Réflexion pour temps de confinement

Nous avions voulu croire la fin du monde derrière nous, façon de nous rassurer et d’aménager notre survie. C’était compter sans ce qui nous arrive aujourd’hui : une peste en Chine nous expose, du fait de l’interférence de nos économies, à une pandémie d’autant plus meurtrière qu’elle paralyse nos moyens de défense. Cette propagation du fléau à l’univers entier démystifie la mondialisation en laquelle on aurait voulu voir la promesse d’un nouvel âge d’or.
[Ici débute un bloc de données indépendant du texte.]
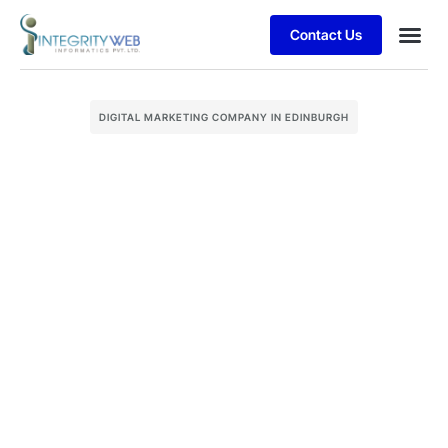
Contact Us
Business
Case stu
Client S
DIGITAL MARKETING COMPANY IN EDINBURGH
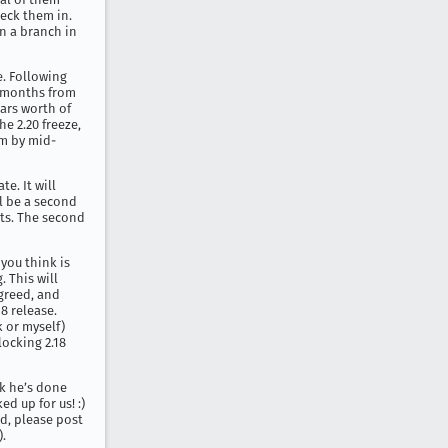
heck them in.
on a branch in
e. Following
 2 months from
ears worth of
e 2.20 freeze,
rm by mid-
te. It will
ll be a second
rts. The second
 you think is
. This will
agreed, and
18 release.
k or myself)
locking 2.18
rk he’s done
d up for us! :)
ed, please post
).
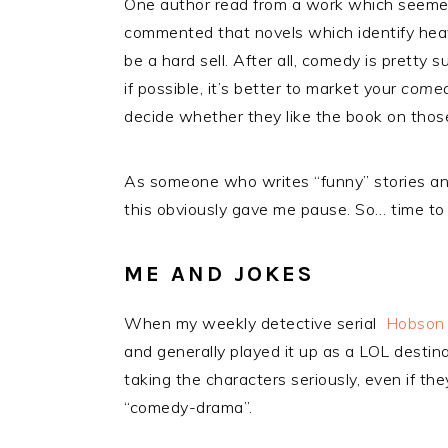
One author read from a work which seemed 
commented that novels which identify heav
be a hard sell. After all, comedy is pretty 
if possible, it’s better to market your
comedy
decide whether they like the book on those
As someone who writes “funny” stories an
this obviously gave me pause. So… time to
ME AND JOKES
When my weekly detective serial
Hobson 
and generally played it up as a LOL destinat
taking the characters seriously, even if the
“comedy-drama”.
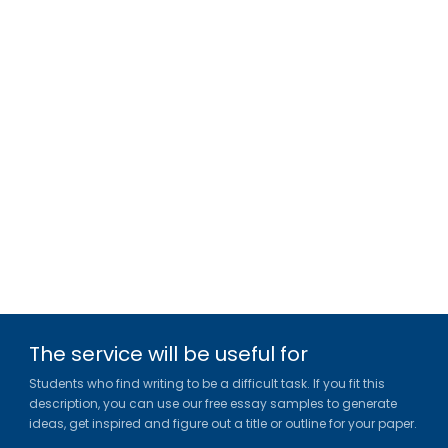
The service will be useful for
Students who find writing to be a difficult task. If you fit this
description, you can use our free essay samples to generate
ideas, get inspired and figure out a title or outline for your paper.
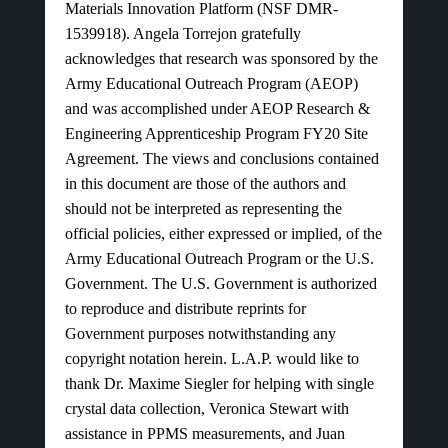
Materials Innovation Platform (NSF DMR-
1539918). Angela Torrejon gratefully
acknowledges that research was sponsored by the
Army Educational Outreach Program (AEOP)
and was accomplished under AEOP Research &
Engineering Apprenticeship Program FY20 Site
Agreement. The views and conclusions contained
in this document are those of the authors and
should not be interpreted as representing the
official policies, either expressed or implied, of the
Army Educational Outreach Program or the U.S.
Government. The U.S. Government is authorized
to reproduce and distribute reprints for
Government purposes notwithstanding any
copyright notation herein. L.A.P. would like to
thank Dr. Maxime Siegler for helping with single
crystal data collection, Veronica Stewart with
assistance in PPMS measurements, and Juan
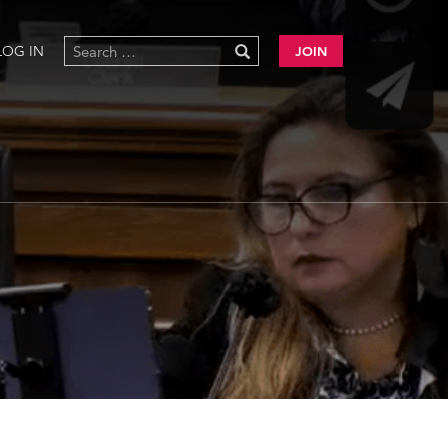
LOG IN
JOIN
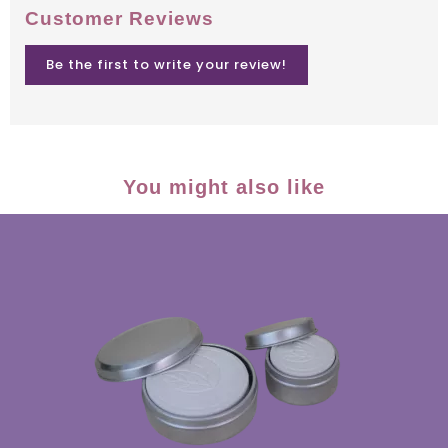
Customer Reviews
Be the first to write your review!
You might also like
Ne voilà-t-il pas que celui qui croyait pouvoir embrasser l’univers n’est plus, confinement oblige, qu’« un homme dans un cachot qui, ne sachant si son arrêt est donné, emploie cette heure, peut-être la dernière, à jouer au piquet ». (Pascal, Pensées, 163). Ce n’est pas sans conséquences que l’on passe du monde clos à l’univers infini. La propagation des épidémies était jadis circonscrite par la limitation des échanges : la peste noire du quatorzième siècle, pour citer celle qui marqua le plus notre mémoire collective, s’étendit de Venise en 1348 à Gênes en 1349, ravageant la Lombardie pour passer en Provence et remonter le couloir rhodanien, encore jalonné de nos jours par les « croix de peste » qui mémorisent en espace et en temps les limites du fléau, ainsi, à proximité de chez moi en Ardèche, Satillieu 1351. Aujourd’hui la perméabilité de nos sociétés à l’épidémie fait des mesures barrière, conçues par les pouvoirs publics, de simples gestes de conjuration incapables de contenir l’inquiétude. La peur devient alors un facteur décisif dans le gouvernement des peuples, avec un degré d’intensité que le Moyen Âge en ses heures les plus sombres n’avait jamais atteint.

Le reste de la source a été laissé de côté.